Regression

I.  Midterm I

II.  Least Squares Regression Line

Example:  Suppose that you want to find a linear relationship between advertising and revenue.  You experiment with three different levels of advertising and come up with the following data:

Amount spent on ads in $1000	0	1	3
Revenue in $100,000	1	5	12

If you graph the data you will see that it does not lie on a line.  What is the best linear fit.  We define best to mean that the sum of the squares of the errors are minimized.  If (x_i,y_i) lies on the line and the true revenue for x_i spent on ads is y, then the error is y - y_i .  

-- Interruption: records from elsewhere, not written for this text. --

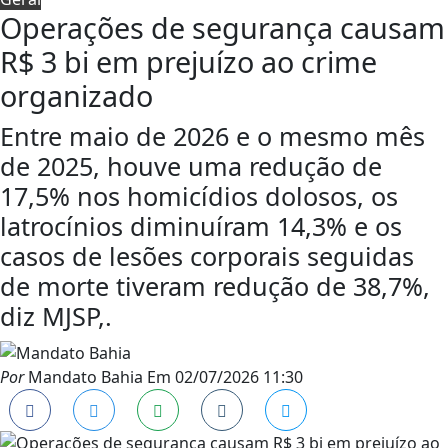
Operações de segurança causam
R$ 3 bi em prejuízo ao crime
organizado
Entre maio de 2026 e o mesmo mês
de 2025, houve uma redução de
17,5% nos homicídios dolosos, os
latrocínios diminuíram 14,3% e os
casos de lesões corporais seguidas
de morte tiveram redução de 38,7%,
diz MJSP,.
Por
Mandato Bahia
Em
02/07/2026 11:30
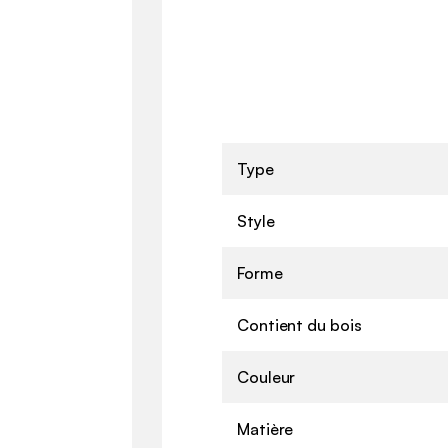
Type
Style
Forme
Contient du bois
Couleur
Matière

We compute the sum of squares of the error for a line y = a + bx:

[(1 - (a + b(0)))² + (5 - (a + b(1)))² + (12 - (a + b(3)))² ]

Since we want the minimum the error (for all possible choices of a and b),

we set f_a = 0 and f_b = 0

0 = f_a = -2(1 - a) - 2(5 - a - b) - 2(12 - a - 3b)

=  6a + 8b - 36

or 3a + 4b - 18 = 0

0 = f_b = -2(5 - a - b) - 6(12 - a - 3b)

= 8a + 20b - 82 

or 4a + 10b - 41 = 0

Solving,

12a + 16b - 72 = 0

12a + 30b - 51 = 0

14b = 51

b = 51/14 = 3.64

a = 1.14

The equation of the linear regression line is

y = 1.14+ 3.64x

so if you want to forecast the revenue if 3,000 is spent on ads we compute

y = 1.14 + 3.64(3) =12.06 or $1.2 million

Challenge:  Suppose that you collect data on growth over time of a pine tree and come up with the following data:

Age	0	1	2	3
Height	0	2	3	3.5

You expect that the graph is parabolic.  Find the best fitting parabola.